Studio Production vs. Independent Filmmaking
The films condemned by the SED were studio productions. They were thrown open; they shot on location; they were cast with inexperienced and, above all, fresh actors in the leads. Some directors, such as Jürgen Böttcher, even cast non-professional actors. And yet, the films were still made within the institutional framework of the state-run studio and had access to studio resources. By contrast, in the West, the auteurs tried to tread new ground apart from the established structures. They produced the films themselves; they had new ways of financing them, such as those provided by the Kuratorium junger deutscher Film subsidy organisation, and there were new distributors springing up, such as Atlas Film. Many young West German filmmakers coalesced into regional groups, for instance in Hamburg and Berlin, often localised around film schools aimed at professional training, such as Berlin’s DFFB film academy, founded in 1966.

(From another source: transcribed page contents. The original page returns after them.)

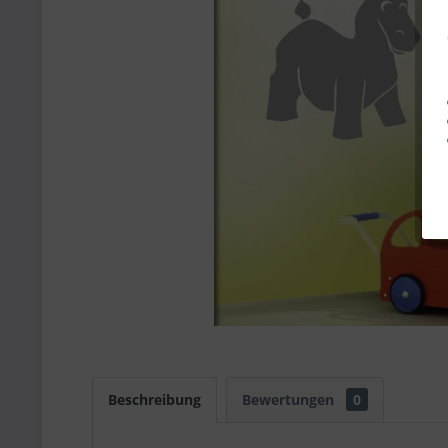
Beschreibung
Bewertungen
0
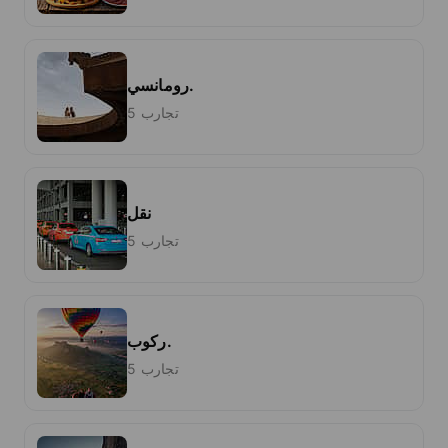
رومانسي.
5 تجارب
نقل
5 تجارب
ركوب.
5 تجارب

As different as the developments in East and West were, 1966 was a year of parallel change in German cinema. Movement, uncertainty and openness are the common characteristics of these films that broke new aesthetic ground and had the potential to leave a mark.
The 2016 Retrospective presented new prints or digitised films. The classic “Young German Cinema” films by Alexander Kluge, Edgar Reitz, Volker Schlöndorff, and Peter Schamoni were shown in digital versions. For the Berlinale, the Deutsche Kinemathek, in cooperation with the Federal Film Archive, had struck a new print of Christian Rischert’s Kopfstand, Madam!. The censored versions of Karla and Jahrgang 45 were screened publicly for the first time. And we were proud to present rare short films such as Berlin Klammer auf Ost Klammer zu (Berlin open Bracket East close Bracket, West Germany, 1966), directed by West German filmmakers Fritz Illing and Werner Klett, but shot in East Berlin, or the virtually unknown experimental short Die Koffer des Felix Lumpach (Felix Lumpach's Suitcases, Gerd Winkler, West Germany, 1966).